Predictors of Success After Laparoscopic Sleeve Gastrectomy: An Analysis of Socioeconomic and Demographic Factors

Ameer Gomberawalla, MD, Thomas Willson, MD, Kimberley Mahoney, RN, Alfonso Torquati, MD, FACS, Rami Lutfi, MD, FACS

Saint Joseph Hospital, Chicago Institute of Advanced Bariatrics

INTRODUCTION: Laparoscopic sleeve gastrectomy (LSG) is gaining more popularity and has become the fastest growing bariatric operation at this time. However,it has been difficult to predict optimal outcomes. Our study is aimed at identifying preoperative factors that are predictive of successful weight loss after LSG.

METHODS and PROCEDURES: A total of 100 consecutive patients were enrolled over 36 months. Socioeconomic and demographic factors were prospectively collected for patients undergoing LSG. All procedures were performed by a single surgeon in a single teaching institution. Primary endpoint was percent of excess weight loss (EWL) at one year follow up. The cutoff point to define inadequate weight loss was set as mean 1-year EWL -1 SD. Logistic regression was used in both univariate and multivariate analysis to identify independent preoperative factors associated with successful weight loss.

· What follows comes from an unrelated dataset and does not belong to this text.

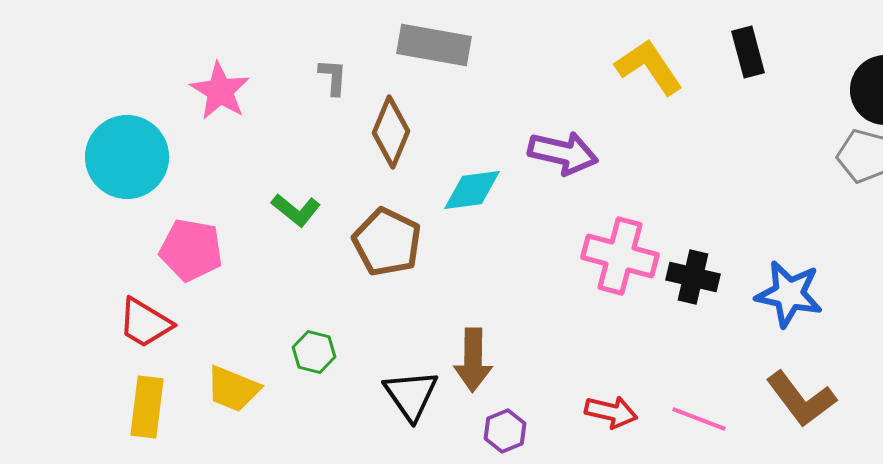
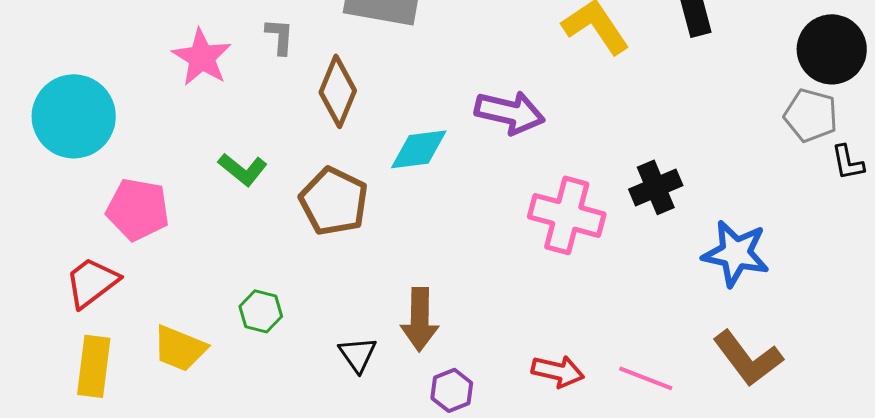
pink star: (220, 91) -> (202, 57), moved
black cross: (693, 277) -> (656, 187), moved, turned -36
red trapezoid: (145, 323) -> (92, 282), turned 112
black triangle: (411, 395) -> (358, 354), size x0.7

RESULTS: Mean preoperative body mass index (BMI) was 48.72. Mean EWL at one year was 65.7% ± 23.5; therefore, adequate weight loss was defined as EWL > 42.2%. According to this cutoff, 82 patients (82%) achieved successful weight loss one year after LSG. On univariate analysis, higher preoperative BMI, being a current or past smoker, unemployment, and a lower level of education were associated with a higher likelihood of failure. Age, sex, marital status, number of children, and history of binge eating or depression were not correlated with weight loss outcome. Preoperative BMI remained an independent predictor of success (adequate EWL at 1 year) in the multivariate logistic regression model after adjusting for covariates. Average BMI for the successful group was 47.5 versus 53.5 for the inadequate EWL group. A unit increase in BMI is associated with 1.1 increase in the log hazard rate of having an inadequate EWL (OR 1.1; 95% CI: 1-1.1, p = 0.008).

CONCLUSIONS: Successful weight loss was achieved in more than 82% of patients undergoing LSG. Patients with BMI lower than 50 have the highest odds to achieve such success and therefore they should represent the ideal target population for LSG.